Akciğer kanseri için risk grubundakilere yıllık tarama öneriliyor
Akciğer kanseri risk grubundaki bireyler için yılda bir düşük doz tomografi öneriliyor. 50-80 yaş arasında ve 20 paket-yıl sigara içmiş kişiler tarama programına alınmalı. Tanı ve takip sürecinde tomografi, PET-BT ve biyopsi aşamaları hayati önem taşıyor.

Akciğer kanseri için risk grubundakilere yıllık tarama öneriliyor
BİLGE DOKTOR / TÜRKİYE
50-80 yaş arası sigara öyküsü olan bireyler dikkat!
Tüm dünyada ikinci en yaygın kanser türü olan akciğer kanseri, en ölümcül kanserler arasında ilk sırada yer alıyor. En büyük risk faktörü ise halen tütün kullanımı. Anadolu Sağlık Merkezi Hastanesi Göğüs Hastalıkları Uzmanı Doç. Dr. Tayfun Çalışkan, 20 paket-yıl sigara içmiş ve 50-80 yaş aralığındaki kişilerin her yıl düşük doz akciğer tomografisi ile tarama yaptırmalarının hayati önem taşıdığını vurguluyor. Bu tarama, hastalığın erken teşhisi için kritik bir adımdır.
15 yıldır sigara içmeyenler için durum farklı
Doç. Dr. Çalışkan, yıllık akciğer tomografisi taramalarının 15 yıl boyunca sigara içmeyen bireylerde ya da ileri yaş, eşlik eden ağır hastalıklar nedeniyle cerrahi müdahale şansı kalmayan bireylerde durdurulabileceğini ifade etti.

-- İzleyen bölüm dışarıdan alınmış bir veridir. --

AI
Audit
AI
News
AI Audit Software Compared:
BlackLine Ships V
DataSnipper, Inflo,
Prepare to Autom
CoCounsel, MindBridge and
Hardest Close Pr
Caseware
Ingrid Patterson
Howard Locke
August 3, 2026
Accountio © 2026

Akciğer grafisi yeterli değil, tomografi şart
Göğüs hastalıkları polikliniklerinde genellikle ilk aşamada akciğer grafileri kullanılsa da, bu yöntem akciğerin yalnızca %70-75’ini analiz edebiliyor. Bu nedenle şüpheli durumlarda bilgisayarlı tomografi (BT) görüntüleme mutlaka tercih edilmelidir. Tomografi, küçük lezyonları bile yüksek hassasiyetle tespit edebilme kapasitesine sahiptir.
Lezyon varsa PET-BT aşamasına geçilmeli
Tomografide 1 cm’den büyük bir nodül veya kitle saptandığında, sonraki adım PET-BT oluyor. Bu yöntemle lezyonların kanser özelliği taşıyıp taşımadığına dair ayrıntılı bilgi elde ediliyor. 8 mm’den büyük nodüller için de PET-BT öneriliyor. Daha küçük nodüller içinse skorlama sistemleri ve radyolojik özelliklere göre takip ya da ileri tetkik planlanıyor.
Bazen iyi huylu lezyonlar da kanser sanılabiliyor
PET-BT görüntülemesinde enfeksiyon kaynaklı bazı iyi huylu lezyonlar da kanserle karıştırılabiliyor. Bu gibi durumlarda doktorlar hastaya antibiyotik tedavisi uygulayarak belirli bir süre sonra yeniden radyolojik kontrol gerçekleştiriyor. Doç. Dr. Çalışkan, bu kritik kararların multidisipliner konseylerde, radyoloji, göğüs hastalıkları, cerrahi, onkoloji ve nükleer tıp uzmanlarıyla birlikte alındığını belirtiyor.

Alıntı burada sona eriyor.